The problem slowly stopped being:

"How do we create secure connectivity?"

and became:

"How do we build predictable, observable, and operationally recoverable hybrid-cloud networking?"

That distinction ended up shaping the entire architecture.

Instead of optimizing for networking sophistication, the final system intentionally optimized for:

  • Deterministic failover

  • Operational simplicity

  • Infrastructure-driven recovery

  • Deep packet-forwarding visibility

  • Cloud-agnostic portability

The result was a lightweight hybrid-cloud architecture built using:

  • WireGuard

  • Linux-native routing

  • AWS Route Table failover

  • Prometheus observability

  • Active-standby tunnel paths

The Initial Assumption: One Tunnel Is Enough

The earliest implementation used a single WireGuard tunnel between AWS and the on-premises environment.

At small scale, this worked well — latency stayed low, operational overhead was minimal, and the architecture remained easy to reason about.

However, failover testing immediately exposed an operational weakness:

The tunnel itself became a single recovery dependency.

Any degradation introduced:

  • Backend API timeouts

  • Intermittent request failures

  • Delayed recovery

  • Manual operational intervention

At this stage, the tunnel was technically functional, but operationally fragile.

That distinction became increasingly important during testing.

Why Traditional Enterprise Networking Was Avoided

The obvious next step was evaluating:

  • Managed VPN services

  • Transit Gateway

  • BGP-based routing

  • Active-active tunnel fabrics

On paper, these architectures looked attractive.
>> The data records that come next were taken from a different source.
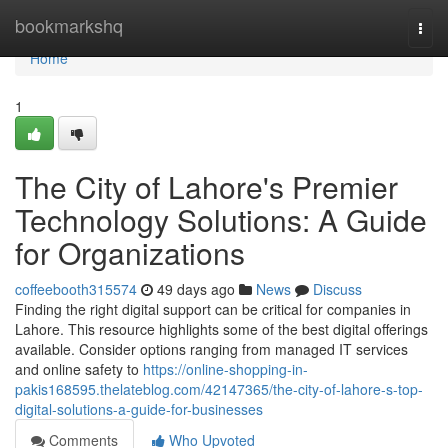
Home
bookmarkshq
Togg
navi
Home
1
The City of Lahore's Premier
Technology Solutions: A Guide
for Organizations
coffeebooth315574
49 days ago
News
Discuss
Finding the right digital support can be critical for companies in
Lahore. This resource highlights some of the best digital offerings
available. Consider options ranging from managed IT services
and online safety to
https://online-shopping-in-
pakis168595.thelateblog.com/42147365/the-city-of-lahore-s-top-
digital-solutions-a-guide-for-businesses
Comments
Who Upvoted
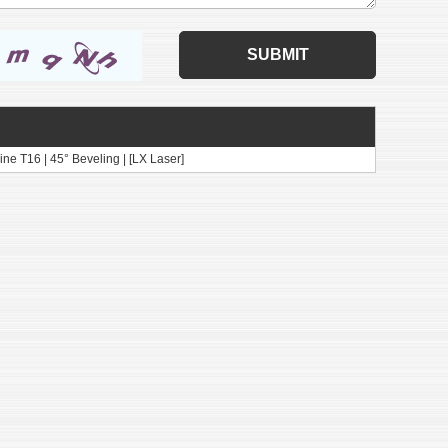
ne T16 | 45° Beveling | [LX Laser]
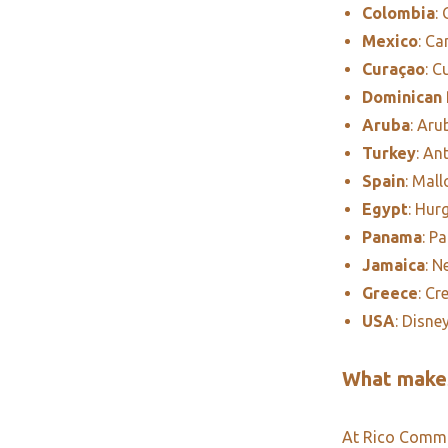
Colombia
:
Mexico
: C
Curaçao
: C
Dominican 
Aruba
: Aru
Turkey
: An
Spain
: Mall
Egypt
: Hur
Panama
: P
Jamaica
: N
Greece
: Cr
USA
: Disne
What makes
At Rico Commun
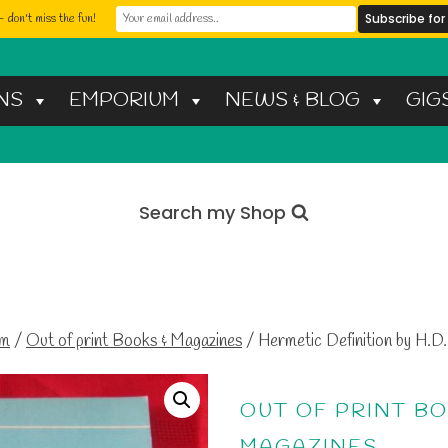
 don't miss the fun!
NS
EMPORIUM
NEWS & BLOG
GIG
Search my Shop
um
/
Out of print Books & Magazines
/
Hermetic Definition by H.D.
OUT OF PRINT BO
MAGAZINES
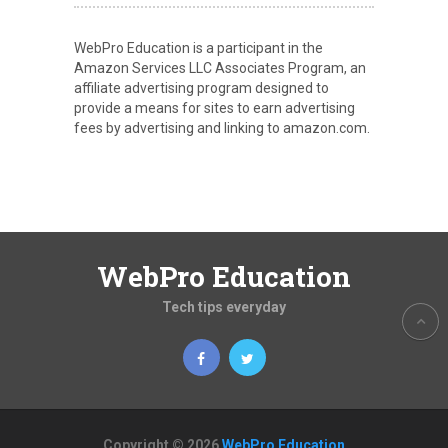
WebPro Education is a participant in the
Amazon Services LLC Associates Program, an
affiliate advertising program designed to
provide a means for sites to earn advertising
fees by advertising and linking to amazon.com.
WebPro Education
Tech tips everyday
Copyright © 2026
WebPro Education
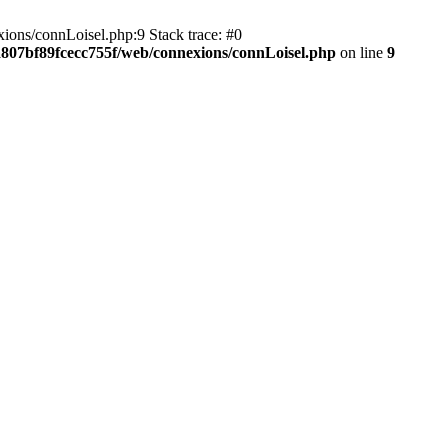
ions/connLoisel.php:9 Stack trace: #0
a807bf89fcecc755f/web/connexions/connLoisel.php
on line
9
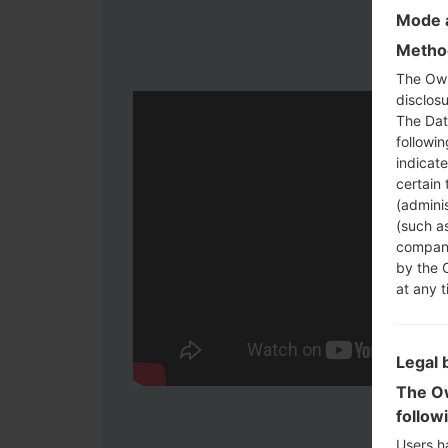
Mode a
Method
The Own
disclosu
The Dat
followi
indicat
certain 
(adminis
(such as
compani
by the 
at any t
Legal 
The Ow
follow
Users h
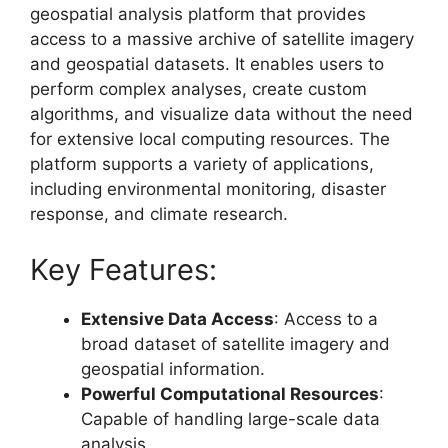
geospatial analysis platform that provides
access to a massive archive of satellite imagery
and geospatial datasets. It enables users to
perform complex analyses, create custom
algorithms, and visualize data without the need
for extensive local computing resources. The
platform supports a variety of applications,
including environmental monitoring, disaster
response, and climate research.
Key Features:
Extensive Data Access
: Access to a
broad dataset of satellite imagery and
geospatial information.
Powerful Computational Resources
:
Capable of handling large-scale data
analysis.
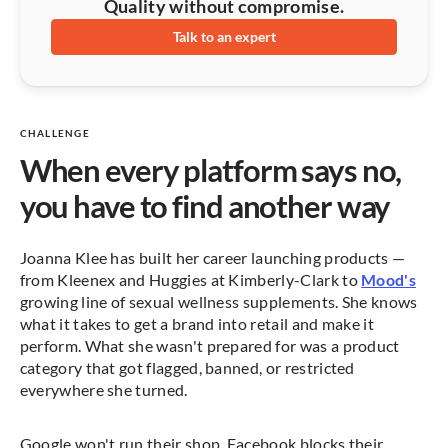
Quality without compromise.
Talk to an expert
CHALLENGE
When every platform says no,
you have to find another way
Joanna Klee has built her career launching products —
from Kleenex and Huggies at Kimberly-Clark to
Mood's
growing line of sexual wellness supplements. She knows
what it takes to get a brand into retail and make it
perform. What she wasn't prepared for was a product
category that got flagged, banned, or restricted
everywhere she turned.
Google won't run their shop. Facebook blocks their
Operationally, they introduced several concerns.

Concern Operational Impact
Managed VPN pricing Difficult to justify at mid-scale
Dynamic route convergence Harder to predict during failures
Vendor abstractions Reduced debugging visibility
Active-active routing Increased troubleshooting complexity
BGP failover behavior Operationally non-deterministic

One operational realization became increasingly clear during testing:

Faster troubleshooting was consistently more valuable than maximizing tunnel utilization efficiency.

At mid-scale, operational determinism mattered more than networking elegance.

That insight significantly influenced the final design direction.

Early Active-Active Experiments Created More Problems Than They Solved

The next iteration experimented with dual active tunnels.

The idea initially seemed straightforward:

  • Two active paths

  • Traffic balancing

  • Higher availability

  • Improved utilization

Operationally, this introduced several difficult behaviors.

During partial degradation testing, we observed:

  • Asymmetric return traffic

  • Intermittent packet forwarding failures

  • Route ambiguity inside Linux routing tables

  • Inconsistent failover timing

  • Hard-to-debug intermittent API failures

One particularly difficult issue appeared when outbound and return traffic took different paths during transient failures.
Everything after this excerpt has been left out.